If ya peek inside the back of this Copper you'll see a the brass driven gear. Not all AW's require the full meal bushing deal...some are just sloppier than others. Nor do all require the 9 tooth gear, it just depends on the technical aspects of your track. I have tight radii with intermediate length straights...hence the 9 tooth.


----------



## slotnewbie69 (Dec 3, 2008)

Bill Hall said:


> Like Joe sez, if you take your time and do upper and lower armature journals, the driven journal, and both rear axle journals...then go to a t-jet driven/pinion cluster and a t-jet or aftermarket crown gear and axle you should have a very nice running t-jet facsimilie with a hotter arm and magnets. LOL!
> 
> Personally I dont re-do the front axle journals. I run on old "slop and doink ya" sectional track so I prefer the front a little looser. In every case I have found the AW chassis to be waaaaaay over sprung so you'll need to fiddle with the pickups.
> 
> ...


man i like this vid.besides the fact that"the cars" are playing in the background,you go on to say your track is "slap and doink ya"..if thats the case then mine is an old rutted gravel road!lol...oh!oversprung,eh...mebbe thats why my auroras stay in the slot so much better...should i snip my aw springs?


----------



## noddaz (Aug 6, 1999)

*snip?*



> ...should i snip my aw springs?


Maybe not... Sometimes you can get away with smashing them a bit between your fingers.
Then again, if you limit pick up shoe travel you might not have to do that...
(Now there is a speed secret... Don't tell anyone!)









Scott


----------



## Bill Hall (Jan 6, 2007)

I keep a selection of springs on hand so that I can quickly swap them out. 

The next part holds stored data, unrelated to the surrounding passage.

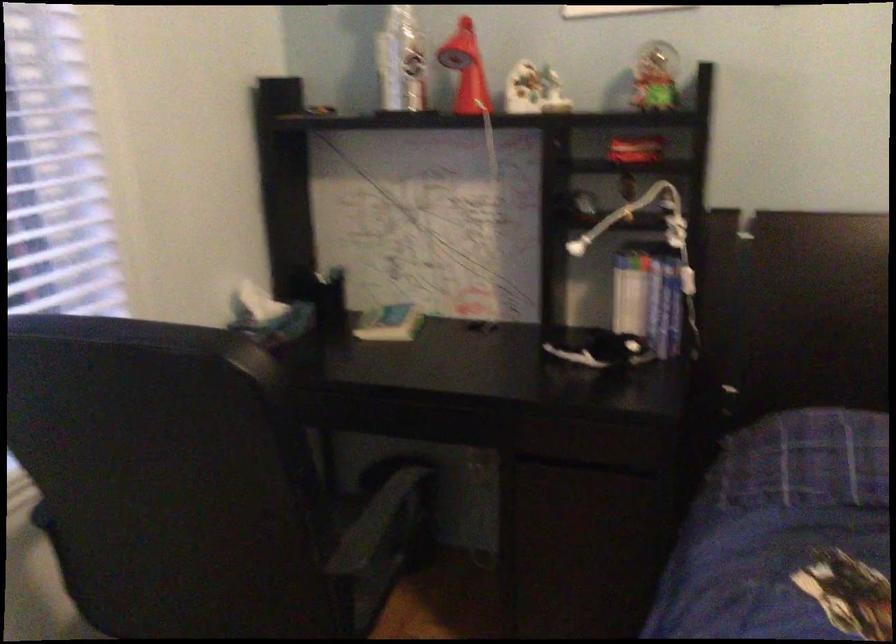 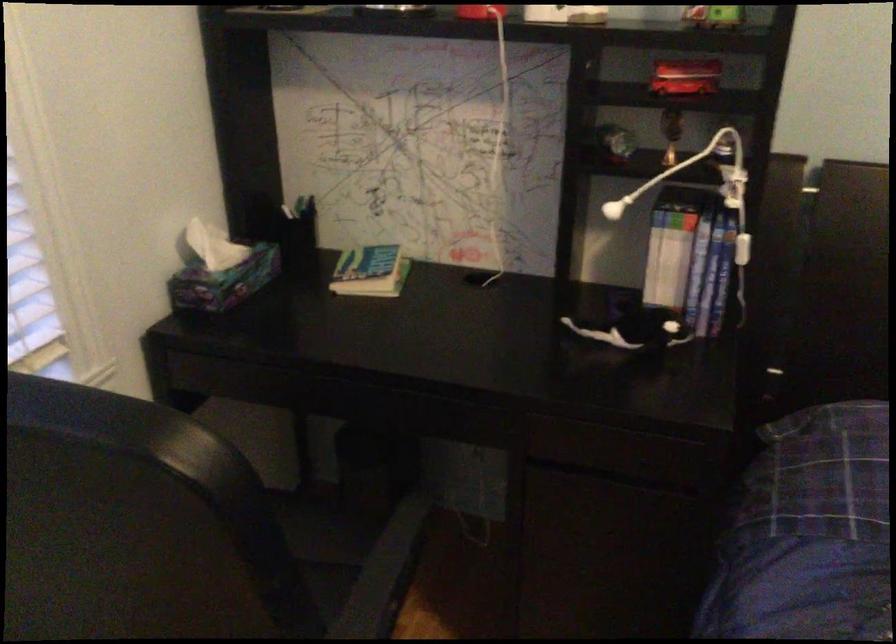 Find the pixel in the second image that matches (270,398) in the first image.

(234, 509) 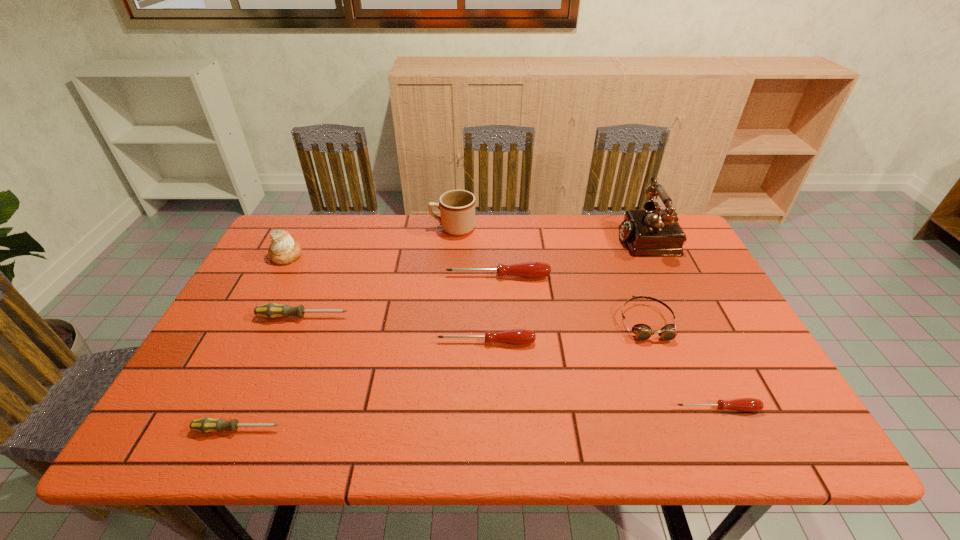 Find the location of a particular element. The width and height of the screenshot is (960, 540). blank space located 0.240m on the side of the brown mug with the handle is located at coordinates (357, 228).

Where is `free space located 0.370m on the side of the brown mug with the handle`? free space located 0.370m on the side of the brown mug with the handle is located at coordinates 318,228.

You are a GUI agent. You are given a task and a screenshot of the screen. Output one action in this format:
    pyautogui.click(x=<x>, y=<y>)
    Task: Click on the free point located on the front of the seventh shortest object
    
    Given the screenshot: What is the action you would take?
    pyautogui.click(x=232, y=356)

Where is `vacant space situated 0.390m on the front of the farthest screwdriver`? The width and height of the screenshot is (960, 540). vacant space situated 0.390m on the front of the farthest screwdriver is located at coordinates (504, 400).

Identify the location of free space located 0.150m through the lenses of the goggles. (675, 395).

This screenshot has height=540, width=960. In order to click on vacant space located 0.070m at the tip of the bigger gray screwdriver in this screenshot , I will do `click(376, 317)`.

In order to click on vacant space located 0.100m on the left of the second smallest red screwdriver in this screenshot , I will do `click(396, 342)`.

The height and width of the screenshot is (540, 960). I want to click on vacant space situated 0.210m at the tip of the nearest screwdriver, so click(384, 429).

The height and width of the screenshot is (540, 960). Identify the location of vacant position located 0.380m on the left of the fourth farthest screwdriver. [497, 408].

Where is `telephone that is at the far edge`? telephone that is at the far edge is located at coordinates (652, 232). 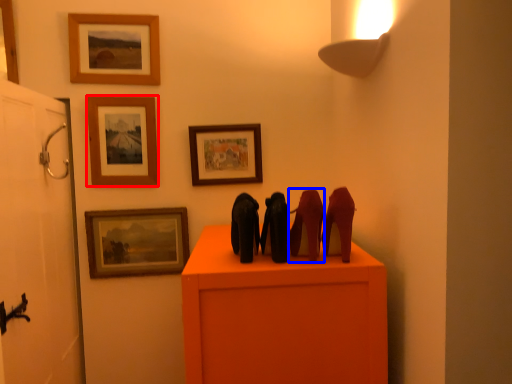 Question: Which object is closer to the camera taking this photo, picture frame (highlighted by a red box) or animal (highlighted by a blue box)?

Choices:
 (A) picture frame
 (B) animal

Answer: (B) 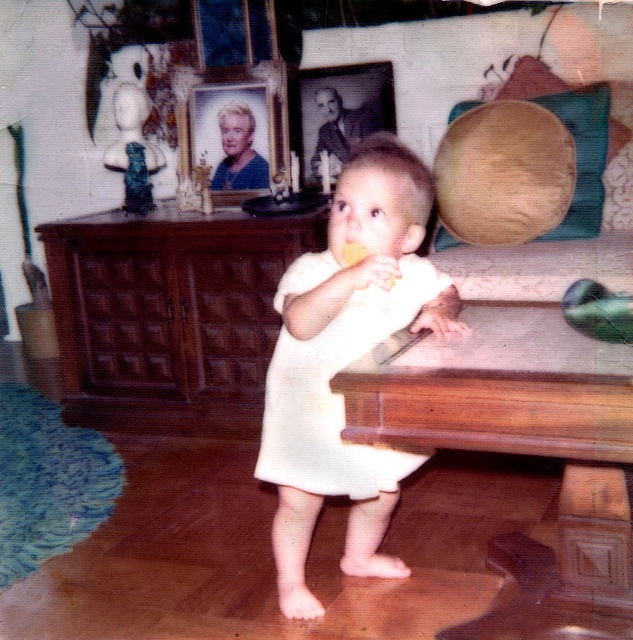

Nodz is right, the squish often works wonders, but it only fixes so much in the way of over tension. At some point you have to snife a half coil at a time until things settle down. 

There is also a more advanced shoe bending technique that will lessen overall tension on the shoe without butchering your springs. Naturally it may not be legal everywhere. Essentially it raises the shoe hook fulcrum, but requires that one is comfortable adjusting contact patches and executing Z bends.

Remember that as one limits travel, shortens the window height, coil bind can also come into play. 

http://howorld.fsmra.com/archives/howto/tuneup/tjpickups/tjet.html

Here's a good primer. The last line of paragraph 7 contains the true secret of shoe tuning. Knowing the difference between what is too much and what is not enough; and most importantly, "when to leave it alone" can only be learned via repetition and observation.


----------



## slotnewbie69 (Dec 3, 2008)

Bill Hall said:


> I keep a selection of springs on hand so that I can quickly swap them out.
> 
> Nodz is right, the squish often works wonders, but it only fixes so much in the way of over tension. At some point you have to snife a half coil at a time until things settle down.
> 
> ...


thanks guys!i had already read all of jets stuff on slotmonsters,but it,s nice to read it here,and howorld.thats a good website,to be sure!


----------